▸ **What the exercise asks**
Only the lines from the one that contains "I need masks" to the last line below, both included, should be transcribed. Pictures stay out of the copy.

•••••

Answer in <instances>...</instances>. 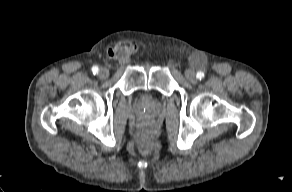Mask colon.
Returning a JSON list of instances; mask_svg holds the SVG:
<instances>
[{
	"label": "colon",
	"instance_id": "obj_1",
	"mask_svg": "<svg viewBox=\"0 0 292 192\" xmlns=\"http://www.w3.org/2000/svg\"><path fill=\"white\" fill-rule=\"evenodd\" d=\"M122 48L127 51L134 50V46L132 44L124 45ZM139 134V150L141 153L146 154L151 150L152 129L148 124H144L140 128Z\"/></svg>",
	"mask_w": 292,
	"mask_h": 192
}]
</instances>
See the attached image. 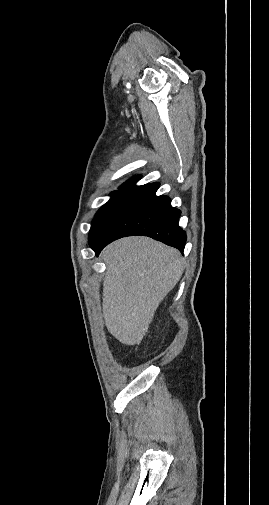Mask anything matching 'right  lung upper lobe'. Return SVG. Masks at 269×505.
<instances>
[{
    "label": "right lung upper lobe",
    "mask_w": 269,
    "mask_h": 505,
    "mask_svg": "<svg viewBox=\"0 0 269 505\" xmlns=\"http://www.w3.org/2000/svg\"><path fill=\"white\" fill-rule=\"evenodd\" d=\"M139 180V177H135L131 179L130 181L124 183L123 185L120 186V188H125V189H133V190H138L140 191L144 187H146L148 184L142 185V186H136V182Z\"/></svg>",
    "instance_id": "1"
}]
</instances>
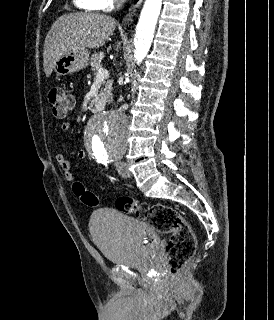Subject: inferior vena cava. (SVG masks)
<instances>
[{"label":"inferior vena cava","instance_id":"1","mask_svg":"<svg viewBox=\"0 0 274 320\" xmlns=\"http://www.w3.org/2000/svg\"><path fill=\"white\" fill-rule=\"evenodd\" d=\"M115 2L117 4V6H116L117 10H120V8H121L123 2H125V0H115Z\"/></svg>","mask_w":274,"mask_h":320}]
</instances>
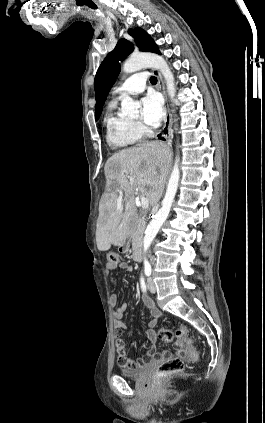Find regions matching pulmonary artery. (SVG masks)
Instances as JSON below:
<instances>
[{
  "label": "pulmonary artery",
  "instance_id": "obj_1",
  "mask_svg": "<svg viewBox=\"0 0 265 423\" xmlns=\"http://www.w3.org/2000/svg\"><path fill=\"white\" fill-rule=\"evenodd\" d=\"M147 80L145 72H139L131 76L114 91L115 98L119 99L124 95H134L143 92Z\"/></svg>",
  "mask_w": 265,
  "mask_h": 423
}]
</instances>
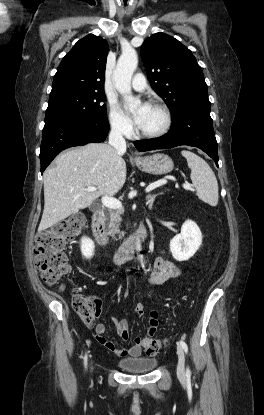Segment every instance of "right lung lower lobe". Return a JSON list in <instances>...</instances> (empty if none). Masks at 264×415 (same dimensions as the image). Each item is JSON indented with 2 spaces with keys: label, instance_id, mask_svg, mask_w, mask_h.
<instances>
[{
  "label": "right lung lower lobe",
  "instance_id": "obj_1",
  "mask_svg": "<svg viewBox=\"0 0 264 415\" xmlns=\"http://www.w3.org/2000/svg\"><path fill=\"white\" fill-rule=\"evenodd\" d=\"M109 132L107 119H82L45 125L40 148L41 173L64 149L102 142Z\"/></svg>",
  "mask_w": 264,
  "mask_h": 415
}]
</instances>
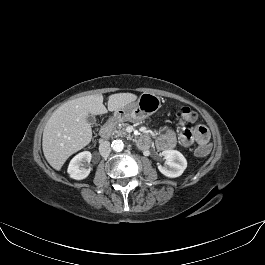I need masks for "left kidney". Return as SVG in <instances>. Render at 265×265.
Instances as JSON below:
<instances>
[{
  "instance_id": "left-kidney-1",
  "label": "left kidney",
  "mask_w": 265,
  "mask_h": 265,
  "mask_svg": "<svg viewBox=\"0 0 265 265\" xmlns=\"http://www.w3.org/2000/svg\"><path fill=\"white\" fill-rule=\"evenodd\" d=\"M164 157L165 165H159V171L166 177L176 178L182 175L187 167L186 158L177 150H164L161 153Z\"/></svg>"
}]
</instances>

•••••

▸ **Result for this exercise**
I need masks for "left kidney". Return as SVG in <instances>. Render at 265×265.
Instances as JSON below:
<instances>
[{
  "instance_id": "left-kidney-1",
  "label": "left kidney",
  "mask_w": 265,
  "mask_h": 265,
  "mask_svg": "<svg viewBox=\"0 0 265 265\" xmlns=\"http://www.w3.org/2000/svg\"><path fill=\"white\" fill-rule=\"evenodd\" d=\"M164 157L165 165H159V171L166 177L176 178L182 175L187 167L186 158L177 150H164L161 153Z\"/></svg>"
}]
</instances>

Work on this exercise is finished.